Onlangs heeft de Nederlandse wetgever een belangrijke stap gezet op het gebied van cybersecurity. De Wet beveiliging netwerk- en informatiesystemen (Wbni) is per 9 november 2018 van kracht geworden. Daarmee zijn in ons land voor een afgebakende groep bedrijven en organisaties nieuwe security- en meldplichten in het leven geroepen.

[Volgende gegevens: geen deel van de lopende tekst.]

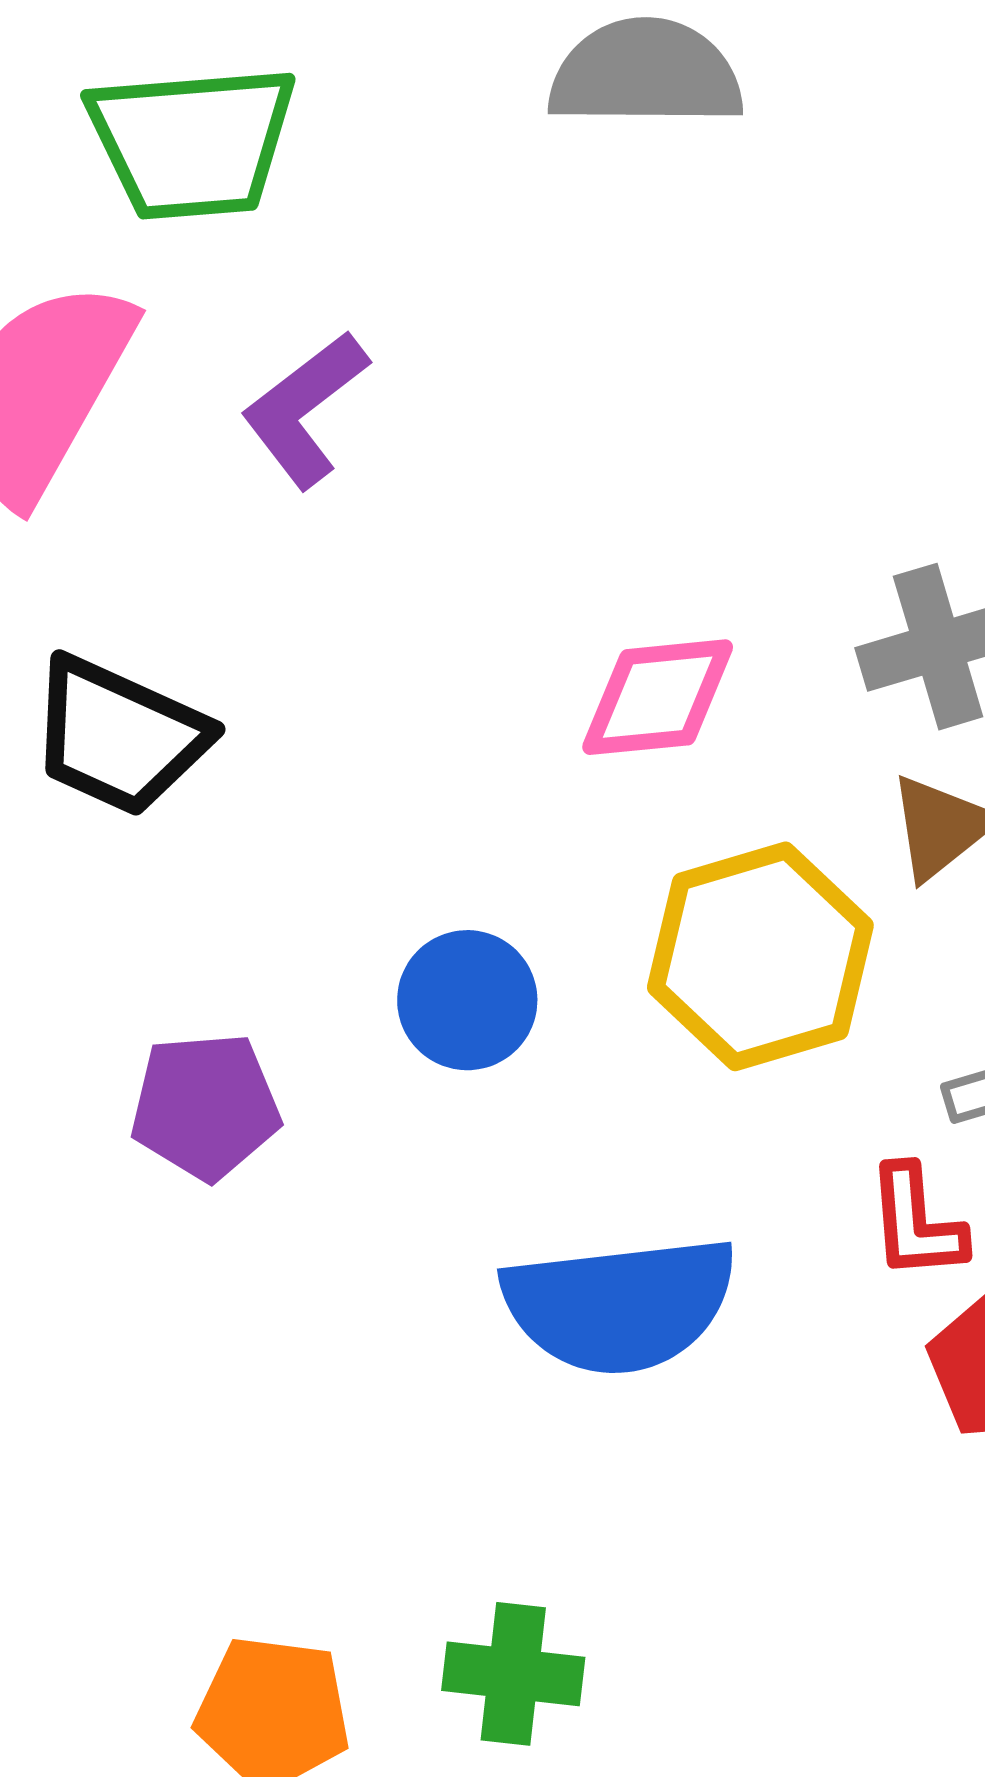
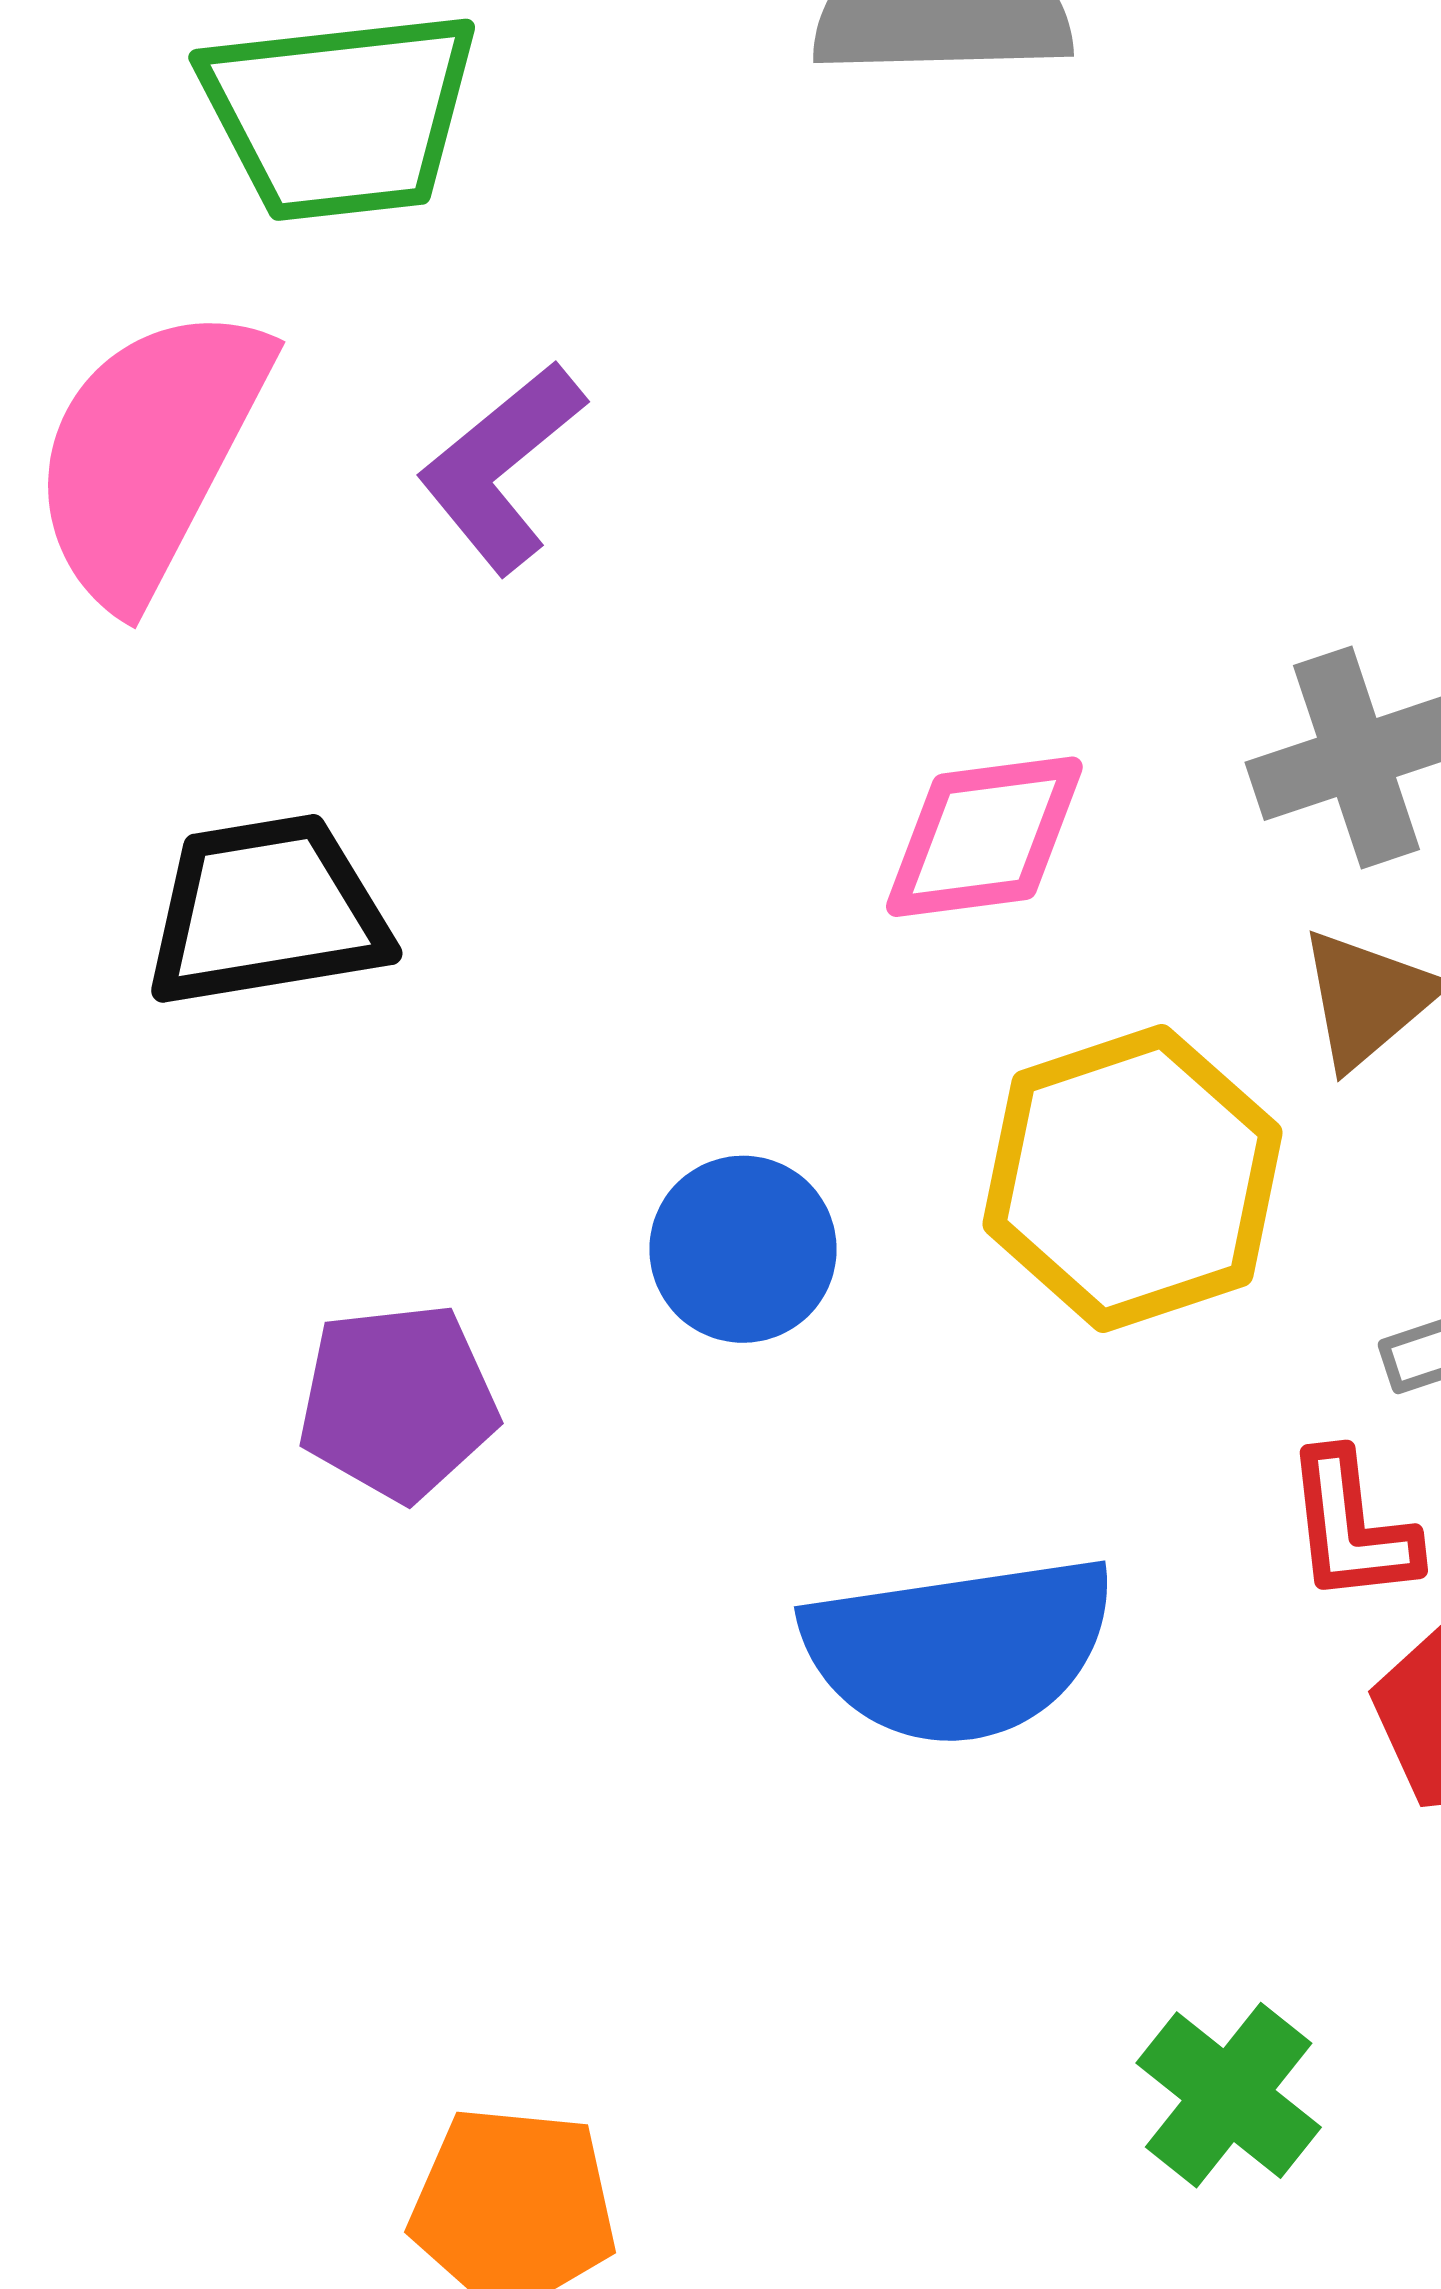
black trapezoid: (119, 736) -> (267, 911), turned 148
green cross: (513, 1674) -> (1229, 2095), moved, turned 34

De jongste loot van het Nederlandse cybersecurityrecht legt verplichtingen op aan – kort gezegd – aanbieders van diensten in de zogeheten vitale sectoren en aan middelgrote en grote IT-dienstverleners zoals cloud providers, online marktplaatsen en online zoekmachines. De kring van partijen die onder de Wbni vallen is in zekere zin dus overzichtelijk. Saillant detail daarbij is overigens wel dat grote delen van de Rijksoverheid zelf – zoals de Belastingdienst – niet onder de Wbni vallen en dus op basis van deze wet geen securityverplichtingen hebben. Niet minder opmerkelijk is dat ziekenhuizen zich ook buiten de scope van de nieuwe wet hebben weten te houden.

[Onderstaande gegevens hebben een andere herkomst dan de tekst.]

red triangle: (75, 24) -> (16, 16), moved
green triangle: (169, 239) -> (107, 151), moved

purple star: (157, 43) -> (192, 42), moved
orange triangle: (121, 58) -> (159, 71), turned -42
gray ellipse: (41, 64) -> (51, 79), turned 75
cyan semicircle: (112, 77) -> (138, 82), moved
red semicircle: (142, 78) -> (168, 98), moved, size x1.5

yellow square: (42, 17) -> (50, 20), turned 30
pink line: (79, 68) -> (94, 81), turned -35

Door de toenemende verkokering van ons rechtsstelsel sluiten wetten tegenwoordig zelden naadloos op elkaar aan. En daarmee zadelt nieuwe regelgeving de samenleving op met nieuwe, lastige onzekerheden. Peter van Schelven neemt in iBestuur magazine juridische dilemma’s onder de loep. Deze keer: een advies voor securitybedrijven om met de overheid in gesprek te gaan.

De juridische werkelijkheid, met name inzake security, is complex. Let wel: ook in andere wetgeving dan de Wbni treffen we securityverplichtingen aan. Bijvoorbeeld in de Algemene Verordening Gegevensbescherming (AVG). De verplichtingen onder de Wbni moeten daarvan goed worden onderscheiden; inhoudelijk zijn ze anders. Zo voorziet de AVG in een meldplicht bij ernstige datalekken richting de betrokken burgers en de Autoriteit Persoonsgegevens, maar dat betreft een andere meldplicht dan die onder de Wbni. Het securityrecht begint zich steeds meer te kenmerken door een opeenstapeling van verschillende wettelijke regelingen.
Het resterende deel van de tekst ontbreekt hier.